The copy must match the data below line for line and contain no images.

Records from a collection
---+---

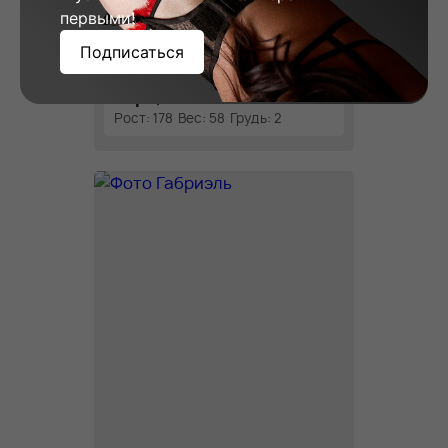
первыми!
Подписаться
Вера, 23
Рост: 178
Вес: 58
Грудь: 2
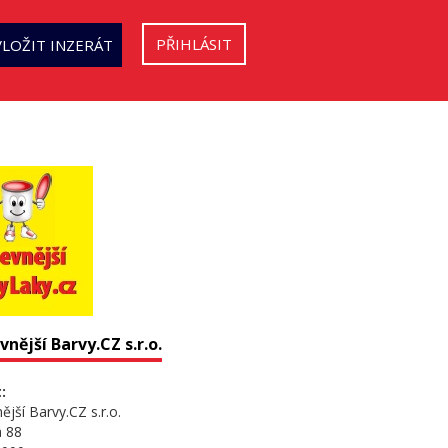
PŘIHLÁSIT
VLOŽIT INZERÁT
vnější Barvy.CZ s.r.o.
:
ější Barvy.CZ s.r.o.
á 88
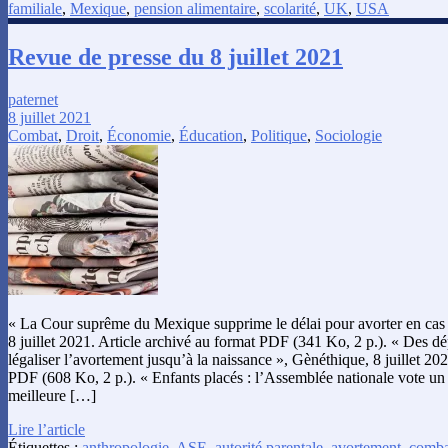
familiale
,
Mexique
,
pension alimentaire
,
scolarité
,
UK
,
USA
Revue de presse du 8 juillet 2021
paternet
8 juillet 2021
Combat
,
Droit
,
Économie
,
Éducation
,
Politique
,
Sociologie
« La Cour suprême du Mexique supprime le délai pour avorter en cas 
8 juillet 2021. Article archivé au format PDF (341 Ko, 2 p.). « Des dé
légaliser l’avortement jusqu’à la naissance », Gènéthique, 8 juillet 20
PDF (608 Ko, 2 p.). « Enfants placés : l’Assemblée nationale vote un 
meilleure […]
Lire l’article
Étiquettes :
anthropologie
,
ASE
,
autorité parentale
,
avortement
,
comba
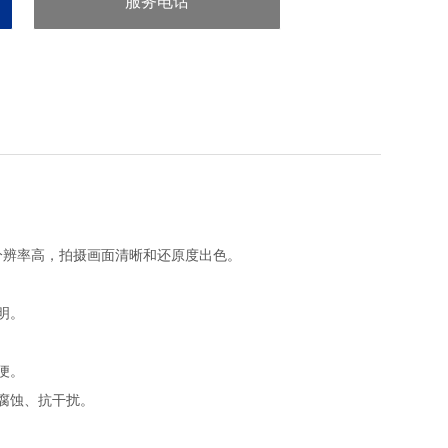
服务电话
：86-571-86901886
图像分辨率高，拍摄画面清晰和还原度出色。
明。
便。
耐腐蚀、抗干扰。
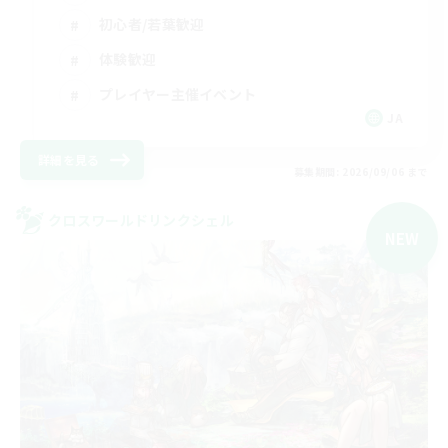
初心者/若葉歓迎
体験歓迎
プレイヤー主催イベント
JA
詳細を見る
募集期間: 2026/09/06 まで
クロスワールドリンクシェル
NEW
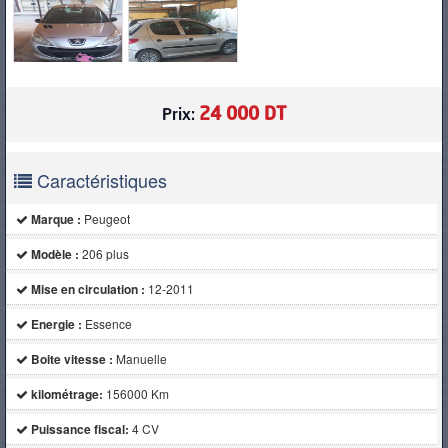
24 000 DT
Prix:
Caractéristiques
Marque :
Peugeot
Modèle :
206 plus
Mise en circulation :
12-2011
Energie :
Essence
Boite vitesse :
Manuelle
kilométrage:
156000 Km
Puissance fiscal:
4 CV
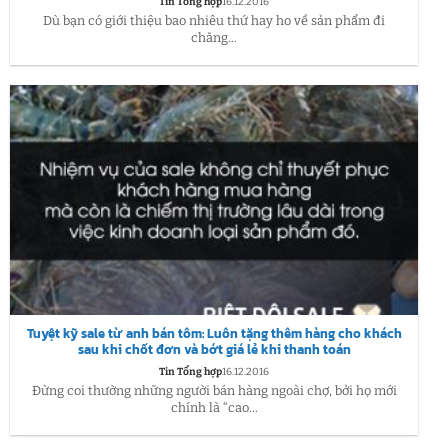
Tin Tổng hợp
16.12.2016
Dù bạn có giới thiệu bao nhiêu thứ hay ho về sản phẩm đi
chăng...
Tuyệt kỹ sale từ anh bán tôm: Luôn tặng thêm hàng cho khách
sau khi chốt đơn và bớt giá lẻ khi thanh toán
Tin Tổng hợp
16.12.2016
Đừng coi thường những người bán hàng ngoài chợ, bởi họ mới
chính là “cao...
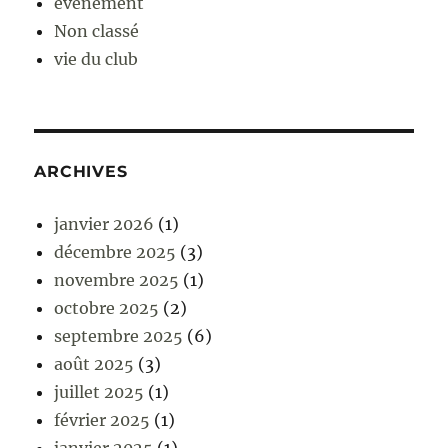
événement
Non classé
vie du club
ARCHIVES
janvier 2026
(1)
décembre 2025
(3)
novembre 2025
(1)
octobre 2025
(2)
septembre 2025
(6)
août 2025
(3)
juillet 2025
(1)
février 2025
(1)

---+---

» Task response
первыми!
Подписаться
Вера, 23
Рост: 178
Вес: 58
Грудь: 2
PŘIHLÁSIT
VLOŽIT INZERÁT
vnější Barvy.CZ s.r.o.
:
ější Barvy.CZ s.r.o.
á 88
familiale
,
Mexique
,
pension alimentaire
,
scolarité
,
UK
,
USA
Revue de presse du 8 juillet 2021
paternet
8 juillet 2021
Combat
,
Droit
,
Économie
,
Éducation
,
Politique
,
Sociologie
« La Cour suprême du Mexique supprime le délai pour avorter en cas 
8 juillet 2021. Article archivé au format PDF (341 Ko, 2 p.). « Des dé
légaliser l’avortement jusqu’à la naissance », Gènéthique, 8 juillet 20
PDF (608 Ko, 2 p.). « Enfants placés : l’Assemblée nationale vote un 
meilleure […]
Lire l’article
Étiquettes :
anthropologie
,
ASE
,
autorité parentale
,
avortement
,
comba
服务电话
：86-571-86901886
图像分辨率高，拍摄画面清晰和还原度出色。
明。
便。
耐腐蚀、抗干扰。
初心者/若葉歓迎
体験歓迎
プレイヤー主催イベント
JA
詳細を見る
募集期間: 2026/09/06 まで
クロスワールドリンクシェル
NEW
24 000 DT
Prix:
Caractéristiques
Marque :
Peugeot
Modèle :
206 plus
Mise en circulation :
12-2011
Energie :
Essence
Boite vitesse :
Manuelle
kilométrage:
156000 Km
Puissance fiscal:
4 CV
Tin Tổng hợp
16.12.2016
Dù bạn có giới thiệu bao nhiêu thứ hay ho về sản phẩm đi
chăng...
Tuyệt kỹ sale từ anh bán tôm: Luôn tặng thêm hàng cho khách
sau khi chốt đơn và bớt giá lẻ khi thanh toán
Tin Tổng hợp
16.12.2016
Đừng coi thường những người bán hàng ngoài chợ, bởi họ mới
chính là “cao...
événement
Non classé
vie du club
ARCHIVES
janvier 2026
(1)
décembre 2025
(3)
novembre 2025
(1)
octobre 2025
(2)
septembre 2025
(6)
août 2025
(3)
juillet 2025
(1)
février 2025
(1)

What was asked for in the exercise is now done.